Durch den Einsatz neuer Technologien können intelligente Gebäuderenovierungen einen wesentlichen Beitrag zur Strom- und CO2-Einsparung leisten. Dazu zählen neben der Stromproduktion zum Beispiel durch Photovoltaikanlagen auch intelligente Stromsteuerungs- und Speichersysteme, die die Verwendung des selbst produzierten, dekarbonisierten Stroms erhöhen. Apps wie unsere REXEL Power App messen Energieströme in Gebäuden und identifizieren Energiesparpotenziale. Als führendes Unternehmen im Elektrogroßhandel werden wir auch 2020 Initiativen in diesem Bereich setzen und Entwicklungen vorantreiben.
Hemma Bieser, Geschäftsführerin avantsmart
Wie wird der Weg zu Neuerungen und Innovation gelingen?

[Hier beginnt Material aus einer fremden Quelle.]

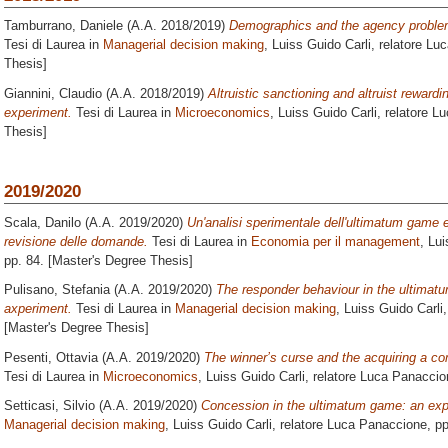
Tamburrano, Daniele
(A.A. 2018/2019)
Demographics and the agency problem:
Tesi di Laurea in
Managerial decision making
, Luiss Guido Carli, relatore
Luc
Thesis]
Giannini, Claudio
(A.A. 2018/2019)
Altruistic sanctioning and altruist rewardi
experiment.
Tesi di Laurea in
Microeconomics
, Luiss Guido Carli, relatore
Lu
Thesis]
2019/2020
Scala, Danilo
(A.A. 2019/2020)
Un'analisi sperimentale dell'ultimatum game e
revisione delle domande.
Tesi di Laurea in
Economia per il management
, Lui
pp. 84. [Master's Degree Thesis]
Pulisano, Stefania
(A.A. 2019/2020)
The responder behaviour in the ultimatu
axperiment.
Tesi di Laurea in
Managerial decision making
, Luiss Guido Carli,
[Master's Degree Thesis]
Pesenti, Ottavia
(A.A. 2019/2020)
The winner’s curse and the acquiring a c
Tesi di Laurea in
Microeconomics
, Luiss Guido Carli, relatore
Luca Panaccio
Setticasi, Silvio
(A.A. 2019/2020)
Concession in the ultimatum game: an exp
Managerial decision making
, Luiss Guido Carli, relatore
Luca Panaccione
, p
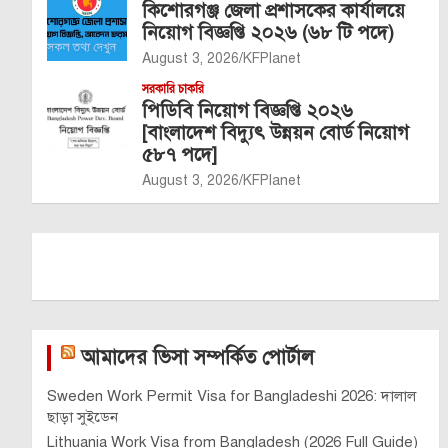
কিশোরগঞ্জ জেলা প্রশাসকের কার্যালয়ে
নিয়োগ বিজ্ঞপ্তি ২০২৬ (৬৮ টি পদে)
August 3, 2026
KFPlanet
সরকারি চাকরি
পিডিবি নিয়োগ বিজ্ঞপ্তি ২০২৬
[বাংলাদেশ বিদ্যুৎ উন্নয়ন বোর্ড নিয়োগ
৫৮৭ পদে]
August 3, 2026
KFPlanet
আমাদের ভিসা সম্পর্কিত পোর্টাল
Sweden Work Permit Visa for Bangladeshi 2026: দালাল
ছাড়া সুইডেন
Lithuania Work Visa from Bangladesh (2026 Full Guide)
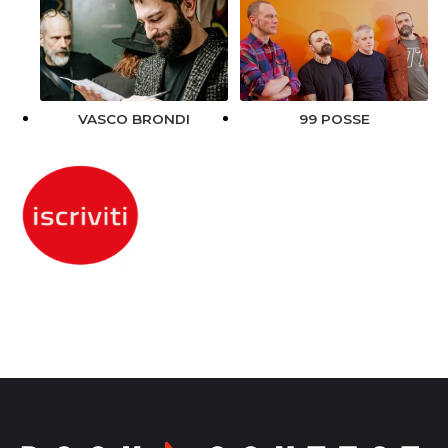
VASCO BRONDI
99 POSSE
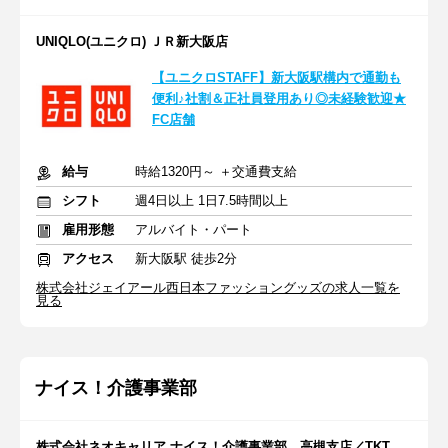
UNIQLO(ユニクロ) ＪＲ新大阪店
【ユニクロSTAFF】新大阪駅構内で通勤も
便利♪社割＆正社員登用あり◎未経験歓迎★
FC店舗
給与
時給1320円～ ＋交通費支給
シフト
週4日以上 1日7.5時間以上
雇用形態
アルバイト・パート
アクセス
新大阪駅 徒歩2分
株式会社ジェイアール西日本ファッショングッズの求人一覧を
見る
ナイス！介護事業部
株式会社ネオキャリア ナイス！介護事業部 高槻支店／TKT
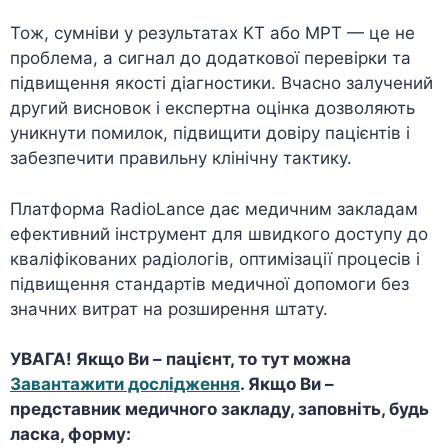
Тож, сумніви у результатах КТ або МРТ — це не
проблема, а сигнал до додаткової перевірки та
підвищення якості діагностики. Вчасно залучений
другий висновок і експертна оцінка дозволяють
уникнути помилок, підвищити довіру пацієнтів і
забезпечити правильну клінічну тактику.
Платформа RadioLance дає медичним закладам
ефективний інструмент для швидкого доступу до
кваліфікованих радіологів, оптимізації процесів і
підвищення стандартів медичної допомоги без
значних витрат на розширення штату.
УВАГА! Якщо Ви – пацієнт, то тут можна
Завантажити дослідження
. Якщо Ви –
представник медичного закладу, заповніть, будь
ласка, форму:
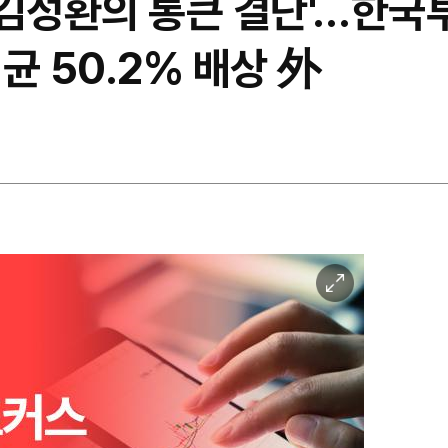
'김성환의 통큰 결단'…한국
균 50.2% 배상 外
이
미
지
확
대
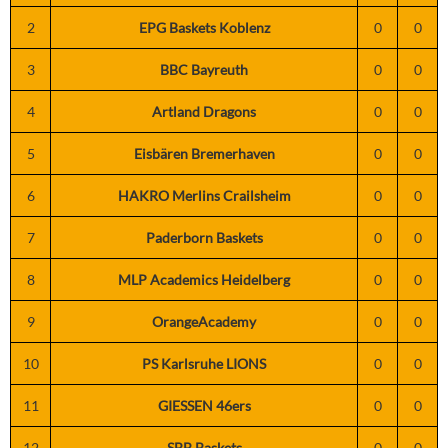
2
EPG Baskets Koblenz
0
0
3
BBC Bayreuth
0
0
4
Artland Dragons
0
0
5
Eisbären Bremerhaven
0
0
6
HAKRO Merlins Crailsheim
0
0
7
Paderborn Baskets
0
0
8
MLP Academics Heidelberg
0
0
9
OrangeAcademy
0
0
10
PS Karlsruhe LIONS
0
0
11
GIESSEN 46ers
0
0
12
SBB Baskets
0
0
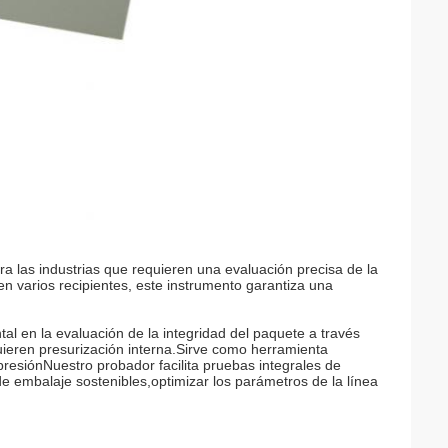
ra las industrias que requieren una evaluación precisa de la
en varios recipientes, este instrumento garantiza una
l en la evaluación de la integridad del paquete a través
uieren presurización interna.Sirve como herramienta
presiónNuestro probador facilita pruebas integrales de
de embalaje sostenibles,optimizar los parámetros de la línea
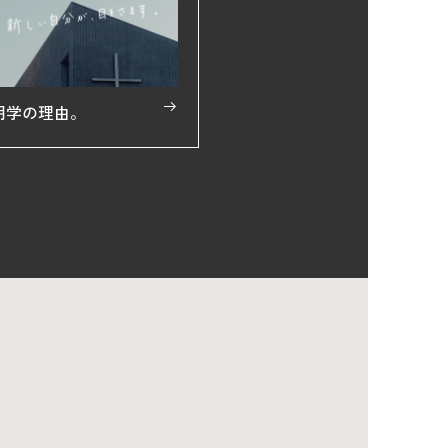
明学の理由。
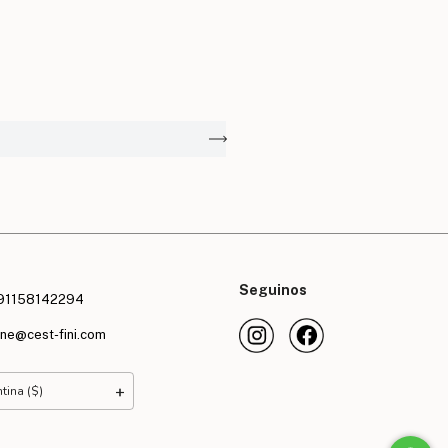
T
Seguinos
91158142294
ine@cest-fini.com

Ganze Branchen sind im Umbruch und die etablierten Energie- und Industrieunternehmen fragen sich, wie schauen meine zukünftigen Geschäftsmodelle aus? Neben den Vorgaben zur Erreichung der Klima- und Energieziele ist es vor allem die Digitalisierung, die einerseits Chancen eröffnet, aber gleichzeitig für große Verunsicherung sorgt. Die neuen Mitbewerber kommen oft aus der Startup-Szene oder der IT-Branche. So wie Spotify eine disruptive Innovation für die Musikindustrie war, so haben digitale Energiehandelsplattformen das Potenzial, den traditionellen Energievertrieb abzulösen.
Das Konzept der Energy Communities geht noch einen Schritt weiter: es macht die StromkundInnen zu aktiven TeilnehmerInnen am Energiemarkt. Für die Incumbents gilt: »The only way not to be disrupted is to disrupt yourself«. Konkrete Herausforderung für 2020 sind, Innovation und Tagesgeschäft optimal zu kombinieren, sowie eine Innovationskultur im Unternehmen zu etablieren. Dafür braucht es neue Organisationsstrukturen, damit der Weg aus dem »Innovator's Dilemma« gelingt.
Wolfgang Haginger, Head of Sales Industrie Informatik
Welche Themen sehen Sie das nächste Jahr im Bereich »Manufacturing Execution Systems« prägen?
Die Trends für das Jahr 2020 sind definitiv keine neuen, jedoch werden sie vom Markt in einer bisher kaum dagewesenen Intensität gefordert: Individualisierung und Flexibilität. Das bedeutet für uns einerseits, dass wir mit unserer »Manufacturing Execution System (MES)«-Lösung Kunden noch stärker dabei unterstützen, ihre Time-to-Market zu verkürzen. Andererseits prägen wir auch den Begriff »Time2Solution«.
Das bedeutet, dass wir den Usern die Möglichkeit geben, Individualisierungen am MES schnell und einfach vorzunehmen und so den Wettbewerbsvorsprung schon in der Fertigung zu sichern. Die von vielen Seiten heraufbeschworene und angespannte Situation vor allem im Automotive-Umfeld wird sicherlich zur Investitionsbremse für das eine oder andere Unternehmen. Innovative Betriebe erkennen jedoch schon jetzt den Mehrwert einer digitalisierten und transparenten Fertigung und werden dementsprechend die Risiken in Chancen umwandeln.